И белый заяц в поисках морковки.
Луна разносит свет, легко скользя,
И шлёт лесам янтарные шифровки.
Пастух зевает, осень в рот идёт
Хрустальными виденьями беззвучий,
Которые скорее видит кот,
В наколках серых дышащие тучи…
И чем закончить, если не дождю
Отрыть ворота, чьи замки ослабли…
Пастух внутри себя взлетает в ту
Загробность, что котам доступна как бы.
«„Вот и ты засыпай“, – говорит манускрипт человеку…»
«Вот и ты засыпай», – говорит манускрипт человеку…
А за окнами бродят уставшие псы и коты,
Обнимают дворы и задворки, как ближнюю Мекку,
У которой подходы и выходы больше грустны,
Чем иллюзии, что на деревьях растут в тёмно-синих,
В перламутрово-чёрных и всяких таких полуснах,
«Засыпай», – говорит книжка-фишка, а – слышится: «Скинь их»,
А кого и зачем – не увидишь в миражных очках:
В правом стёклышке мгла, в левом, видишь, фигурка к фигурке —
В сизоватом тумане неспешно идут старики,
Бьётся что-то в груди, точно красное в песне-печурке,
Только ангелы знают зачем эти двое близки.
Ту-ту-ту поезда, самолёты летают по плану,
Голубеет Маврикий, и в «космос таких не берут» …
Зигмунд Фрейд повздыхал, раскурил цвета рейха «Гавану»,
На сто пятой страничке в сангине заката Бейрут.
Домовой лепетнул: «Нет тут связи, захочешь – не свяжешь…
Засыпай в облаках муравьём, а в камене – сверчком,
На грифоне летай… растворись в двойнике-персонаже,
Что ни в сказке сказать, ни черкнуть ненормальным пером».
…Вот и сказке конец, если можно назвать это сказкой,
И куда эти двое за облаком без багажа?
Может, облако это, а может быть, домик с терраской?..

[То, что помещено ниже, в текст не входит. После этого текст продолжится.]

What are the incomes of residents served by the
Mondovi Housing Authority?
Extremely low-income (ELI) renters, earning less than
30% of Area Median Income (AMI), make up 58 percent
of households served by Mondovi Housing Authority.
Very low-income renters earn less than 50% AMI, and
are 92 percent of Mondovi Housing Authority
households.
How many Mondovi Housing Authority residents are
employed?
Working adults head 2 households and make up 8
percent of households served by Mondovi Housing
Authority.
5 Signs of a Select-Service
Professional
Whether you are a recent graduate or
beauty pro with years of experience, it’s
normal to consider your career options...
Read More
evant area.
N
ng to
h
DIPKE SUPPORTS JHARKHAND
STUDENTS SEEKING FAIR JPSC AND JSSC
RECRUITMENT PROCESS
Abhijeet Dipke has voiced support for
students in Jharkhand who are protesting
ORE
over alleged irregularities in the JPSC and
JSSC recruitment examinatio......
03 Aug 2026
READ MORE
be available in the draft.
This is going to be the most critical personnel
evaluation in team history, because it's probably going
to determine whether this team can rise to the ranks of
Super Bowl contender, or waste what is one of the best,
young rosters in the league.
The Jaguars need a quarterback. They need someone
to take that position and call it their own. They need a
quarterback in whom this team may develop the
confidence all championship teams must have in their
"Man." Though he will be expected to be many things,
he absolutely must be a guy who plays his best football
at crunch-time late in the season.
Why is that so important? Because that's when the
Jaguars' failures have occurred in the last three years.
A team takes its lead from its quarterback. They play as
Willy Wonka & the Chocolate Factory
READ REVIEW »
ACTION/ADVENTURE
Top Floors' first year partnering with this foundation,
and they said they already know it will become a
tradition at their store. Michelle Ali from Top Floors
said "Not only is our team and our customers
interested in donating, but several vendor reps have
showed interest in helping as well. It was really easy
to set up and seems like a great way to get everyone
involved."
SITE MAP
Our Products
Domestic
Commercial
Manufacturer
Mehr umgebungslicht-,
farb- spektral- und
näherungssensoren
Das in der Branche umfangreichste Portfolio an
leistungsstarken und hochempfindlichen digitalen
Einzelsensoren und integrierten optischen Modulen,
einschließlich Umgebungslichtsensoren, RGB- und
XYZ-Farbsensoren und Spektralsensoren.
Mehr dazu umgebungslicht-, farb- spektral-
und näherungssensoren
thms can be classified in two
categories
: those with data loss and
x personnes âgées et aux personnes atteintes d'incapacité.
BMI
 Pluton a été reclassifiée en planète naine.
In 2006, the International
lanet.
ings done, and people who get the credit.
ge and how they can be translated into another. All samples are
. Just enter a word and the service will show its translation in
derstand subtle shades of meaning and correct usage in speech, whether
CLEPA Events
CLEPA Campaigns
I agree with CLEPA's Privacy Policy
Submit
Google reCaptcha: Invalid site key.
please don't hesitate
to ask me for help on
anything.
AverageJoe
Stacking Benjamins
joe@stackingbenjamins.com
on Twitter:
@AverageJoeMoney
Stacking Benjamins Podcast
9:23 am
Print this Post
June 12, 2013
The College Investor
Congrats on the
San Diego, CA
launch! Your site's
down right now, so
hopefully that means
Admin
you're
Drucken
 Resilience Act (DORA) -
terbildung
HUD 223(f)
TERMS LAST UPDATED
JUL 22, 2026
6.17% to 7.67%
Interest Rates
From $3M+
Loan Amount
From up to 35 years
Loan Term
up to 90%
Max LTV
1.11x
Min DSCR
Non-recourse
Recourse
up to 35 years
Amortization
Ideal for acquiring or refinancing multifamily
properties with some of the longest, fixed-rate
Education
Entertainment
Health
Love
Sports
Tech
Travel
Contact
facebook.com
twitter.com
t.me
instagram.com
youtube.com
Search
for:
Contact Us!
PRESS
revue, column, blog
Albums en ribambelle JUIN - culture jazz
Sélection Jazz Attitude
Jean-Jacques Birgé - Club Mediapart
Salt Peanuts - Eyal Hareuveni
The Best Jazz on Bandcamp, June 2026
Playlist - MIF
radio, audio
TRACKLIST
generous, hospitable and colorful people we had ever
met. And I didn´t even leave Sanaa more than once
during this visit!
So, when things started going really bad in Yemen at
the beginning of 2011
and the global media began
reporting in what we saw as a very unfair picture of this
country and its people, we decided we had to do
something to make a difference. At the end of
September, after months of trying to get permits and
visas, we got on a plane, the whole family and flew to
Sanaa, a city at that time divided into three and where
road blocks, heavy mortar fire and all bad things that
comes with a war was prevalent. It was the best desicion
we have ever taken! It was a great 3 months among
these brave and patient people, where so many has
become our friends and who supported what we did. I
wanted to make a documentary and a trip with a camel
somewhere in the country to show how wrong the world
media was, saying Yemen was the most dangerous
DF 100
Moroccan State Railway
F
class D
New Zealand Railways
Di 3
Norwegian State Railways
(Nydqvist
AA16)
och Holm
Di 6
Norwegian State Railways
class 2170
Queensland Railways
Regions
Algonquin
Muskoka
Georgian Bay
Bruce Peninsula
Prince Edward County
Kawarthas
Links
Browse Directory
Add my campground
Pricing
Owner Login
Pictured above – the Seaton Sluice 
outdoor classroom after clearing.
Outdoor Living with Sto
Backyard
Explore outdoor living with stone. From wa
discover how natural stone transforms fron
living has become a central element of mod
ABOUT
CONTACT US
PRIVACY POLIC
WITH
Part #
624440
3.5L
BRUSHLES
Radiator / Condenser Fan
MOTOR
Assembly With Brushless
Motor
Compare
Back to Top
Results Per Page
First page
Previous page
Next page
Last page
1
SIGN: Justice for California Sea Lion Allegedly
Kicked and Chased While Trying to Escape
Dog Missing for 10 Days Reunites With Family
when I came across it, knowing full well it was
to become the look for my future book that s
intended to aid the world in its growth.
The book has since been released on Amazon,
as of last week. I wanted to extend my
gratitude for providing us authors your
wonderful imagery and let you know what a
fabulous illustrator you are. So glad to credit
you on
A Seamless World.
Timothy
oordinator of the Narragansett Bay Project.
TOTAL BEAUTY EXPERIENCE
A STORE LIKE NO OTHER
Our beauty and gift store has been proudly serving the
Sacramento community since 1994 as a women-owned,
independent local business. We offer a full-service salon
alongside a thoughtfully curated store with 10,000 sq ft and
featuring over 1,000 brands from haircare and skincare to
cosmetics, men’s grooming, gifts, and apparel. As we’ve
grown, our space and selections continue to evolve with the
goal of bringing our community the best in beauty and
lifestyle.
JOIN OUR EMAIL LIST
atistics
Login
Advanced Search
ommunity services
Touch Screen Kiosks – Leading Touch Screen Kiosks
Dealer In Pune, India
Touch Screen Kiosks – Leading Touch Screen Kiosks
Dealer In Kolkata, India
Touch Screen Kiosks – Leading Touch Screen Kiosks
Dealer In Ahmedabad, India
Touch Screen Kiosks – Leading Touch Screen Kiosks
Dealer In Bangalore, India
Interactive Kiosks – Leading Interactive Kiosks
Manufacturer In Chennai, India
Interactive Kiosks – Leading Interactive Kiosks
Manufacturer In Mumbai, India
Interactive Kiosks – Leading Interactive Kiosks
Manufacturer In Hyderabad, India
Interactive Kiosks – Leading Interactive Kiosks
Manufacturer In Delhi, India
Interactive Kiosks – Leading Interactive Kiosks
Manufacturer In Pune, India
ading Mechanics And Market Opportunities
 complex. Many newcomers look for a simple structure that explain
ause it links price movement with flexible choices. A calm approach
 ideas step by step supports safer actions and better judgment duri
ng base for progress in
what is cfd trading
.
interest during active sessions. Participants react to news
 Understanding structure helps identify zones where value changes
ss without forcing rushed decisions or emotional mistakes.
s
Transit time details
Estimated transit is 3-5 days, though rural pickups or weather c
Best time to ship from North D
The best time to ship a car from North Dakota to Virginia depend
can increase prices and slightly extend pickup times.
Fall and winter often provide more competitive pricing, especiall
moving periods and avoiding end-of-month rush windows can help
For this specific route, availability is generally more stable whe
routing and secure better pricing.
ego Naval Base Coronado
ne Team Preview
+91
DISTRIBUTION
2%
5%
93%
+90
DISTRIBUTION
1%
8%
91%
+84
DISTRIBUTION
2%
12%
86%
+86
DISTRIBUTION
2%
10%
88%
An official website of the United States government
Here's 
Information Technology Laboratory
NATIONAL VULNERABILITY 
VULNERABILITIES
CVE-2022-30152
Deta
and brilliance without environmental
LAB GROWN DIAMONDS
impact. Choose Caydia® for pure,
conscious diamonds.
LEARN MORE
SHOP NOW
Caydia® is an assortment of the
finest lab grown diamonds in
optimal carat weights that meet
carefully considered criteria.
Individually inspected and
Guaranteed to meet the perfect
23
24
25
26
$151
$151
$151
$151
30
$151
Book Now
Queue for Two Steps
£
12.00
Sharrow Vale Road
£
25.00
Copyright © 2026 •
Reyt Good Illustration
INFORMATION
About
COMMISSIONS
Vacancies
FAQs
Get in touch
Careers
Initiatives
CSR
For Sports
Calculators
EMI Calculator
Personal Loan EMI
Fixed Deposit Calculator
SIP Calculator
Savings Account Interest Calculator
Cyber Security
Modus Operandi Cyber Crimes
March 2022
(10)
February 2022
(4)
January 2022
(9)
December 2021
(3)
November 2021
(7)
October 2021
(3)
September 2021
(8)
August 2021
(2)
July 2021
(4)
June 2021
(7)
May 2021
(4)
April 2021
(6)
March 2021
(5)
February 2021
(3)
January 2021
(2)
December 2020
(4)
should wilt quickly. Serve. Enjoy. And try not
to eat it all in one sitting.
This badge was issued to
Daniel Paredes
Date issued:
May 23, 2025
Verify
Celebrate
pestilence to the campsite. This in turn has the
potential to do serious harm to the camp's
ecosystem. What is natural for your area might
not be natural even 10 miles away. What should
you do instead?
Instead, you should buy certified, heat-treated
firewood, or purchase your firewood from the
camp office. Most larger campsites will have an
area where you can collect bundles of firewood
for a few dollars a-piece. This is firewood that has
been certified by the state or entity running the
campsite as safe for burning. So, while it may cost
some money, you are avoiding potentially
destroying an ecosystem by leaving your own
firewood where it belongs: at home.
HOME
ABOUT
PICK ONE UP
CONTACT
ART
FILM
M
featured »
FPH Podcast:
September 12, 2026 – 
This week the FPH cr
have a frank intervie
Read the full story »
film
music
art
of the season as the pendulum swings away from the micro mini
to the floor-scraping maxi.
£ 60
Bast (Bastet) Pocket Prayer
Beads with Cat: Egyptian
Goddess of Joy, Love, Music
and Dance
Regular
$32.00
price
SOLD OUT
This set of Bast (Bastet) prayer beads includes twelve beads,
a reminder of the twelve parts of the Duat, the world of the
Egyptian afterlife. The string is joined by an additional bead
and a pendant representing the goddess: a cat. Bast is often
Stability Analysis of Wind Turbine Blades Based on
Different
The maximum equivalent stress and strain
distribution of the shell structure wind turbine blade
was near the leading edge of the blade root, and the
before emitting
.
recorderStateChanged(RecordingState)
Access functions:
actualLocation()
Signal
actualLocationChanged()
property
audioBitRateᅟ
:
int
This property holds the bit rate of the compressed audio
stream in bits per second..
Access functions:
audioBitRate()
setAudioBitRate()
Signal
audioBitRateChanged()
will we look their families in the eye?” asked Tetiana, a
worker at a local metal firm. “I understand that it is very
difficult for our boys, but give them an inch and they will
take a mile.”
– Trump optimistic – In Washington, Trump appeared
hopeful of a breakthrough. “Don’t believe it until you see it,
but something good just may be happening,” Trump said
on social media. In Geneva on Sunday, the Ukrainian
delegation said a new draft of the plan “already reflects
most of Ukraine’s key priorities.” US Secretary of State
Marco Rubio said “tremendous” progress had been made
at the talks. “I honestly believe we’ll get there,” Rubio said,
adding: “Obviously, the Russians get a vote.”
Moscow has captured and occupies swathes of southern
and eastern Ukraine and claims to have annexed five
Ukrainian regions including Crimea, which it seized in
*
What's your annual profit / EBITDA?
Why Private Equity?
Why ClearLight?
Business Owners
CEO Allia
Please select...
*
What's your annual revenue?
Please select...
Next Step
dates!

Из потрёпанной книжки слезой покатилась душа.
«Уже фонари приукрасили, как сумели, в столице затем…»
Уже фонари приукрасили, как сумели, в столице затем,
Что праздник рисует застолье в мозгах. Волхвы, говорят, в Вифлеем
Отправились, чтоб чудеса подогреть, напомнить слепым о звезде,
А в городе шастает белая Смерть. Ты спросишь: «Не близко?» – «Везде» —
Ответит, смеясь, нарастающий смерч. Ну ладно, не смерч, а – пурга,
В которой теряется всякая речь. «До смерти четыре шага» —
Не рэпер, старуха с косою поёт. Тут фанов не сыщешь с огнём,
С билборда глядит альпачиновский чёрт, а в башне Других астроном
Поддал и забыл, что смотреть на Восток положено даже в метель
Вседневно-всенощно, проснись-ка, дружок, открой запредельную дверь,
Иначе волхвы позабудут, зачем куда-то идти в холода,
И рухнет на голову всем Вифлеем, и дьяволом станет звезда.
Стихотворение с зелёными оттенками
Луна светильником зелёным,
Как было сказано, взошла.
В окне космическим перроном
Зависло небо. Хутора
Звездинок тянутся над мутной
Рекой. Река разбила лёд.
Зелёный чай шанхайно-чудный
Втекает в рот.
В широколиственное хаки
Леса обтянуты. В лесах
Стоит в фисташковой рубахе —
Урод? Шишимора? Монах?
И держит в твёрдом клюве майна
От жизни с музами ключи,
Авантюрином пахнет тайна —
Ты знал? Молчи.
И в черепахово-зелёном
Вздыхает чайник, словно бы
Он согревает обертоном,
Как передатчик не судьбы,
Но части фатума, в котором
Скорее бред, чем парадиз.
Не устрашай посулом голым,
Взгляни, сервиз
Мерцает яшмово-зелёным,
Ты знаешь этот редкий цвет?
Я расскажу не полусонным,
А тем, которых больше нет…
О том, что я, как этот чайник,
Вдохну, а выдохну – у них,
Там перевозкой правит частник —
Хароныч-фрик.
Девушка в синем
Сеанс зимы. В кинотеатрах – мрак.
Над крышей ангел держит ветхий флаг.
Затишье: ни «вампиров», ни знакомых.